#### Data:
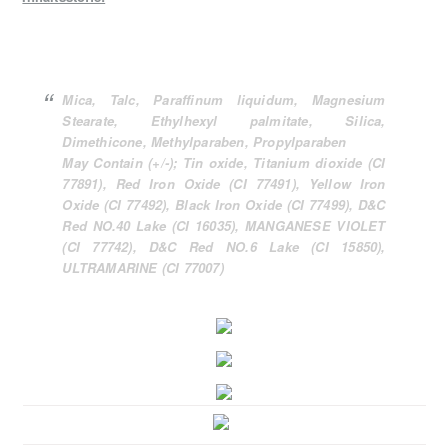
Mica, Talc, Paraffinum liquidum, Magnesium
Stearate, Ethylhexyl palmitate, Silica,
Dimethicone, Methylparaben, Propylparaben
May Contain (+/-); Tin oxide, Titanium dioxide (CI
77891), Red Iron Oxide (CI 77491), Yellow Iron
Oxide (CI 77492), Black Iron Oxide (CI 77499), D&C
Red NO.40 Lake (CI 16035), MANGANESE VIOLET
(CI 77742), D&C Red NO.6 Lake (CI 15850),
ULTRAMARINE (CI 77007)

* * *

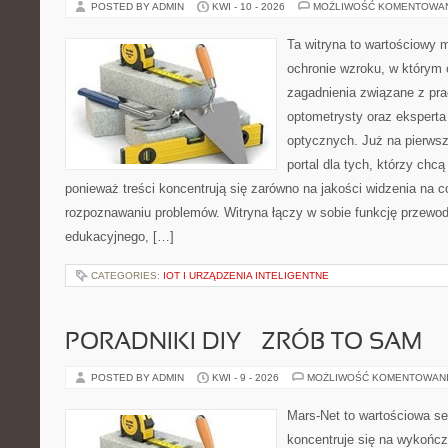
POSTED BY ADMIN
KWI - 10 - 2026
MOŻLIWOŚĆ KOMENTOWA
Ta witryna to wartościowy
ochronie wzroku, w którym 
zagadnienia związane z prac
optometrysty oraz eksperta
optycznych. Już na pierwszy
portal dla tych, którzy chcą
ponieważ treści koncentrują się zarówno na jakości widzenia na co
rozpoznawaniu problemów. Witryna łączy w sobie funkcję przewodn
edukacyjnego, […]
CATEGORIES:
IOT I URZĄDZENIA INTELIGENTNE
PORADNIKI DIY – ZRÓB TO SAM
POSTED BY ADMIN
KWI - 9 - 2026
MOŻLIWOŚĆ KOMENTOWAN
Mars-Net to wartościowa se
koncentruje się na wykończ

#### What is being asked:
Search the entries for the word "Lake", then gather every line that has it.

#### Task response:
Red NO.40 Lake (CI 16035), MANGANESE VIOLET
(CI 77742), D&C Red NO.6 Lake (CI 15850),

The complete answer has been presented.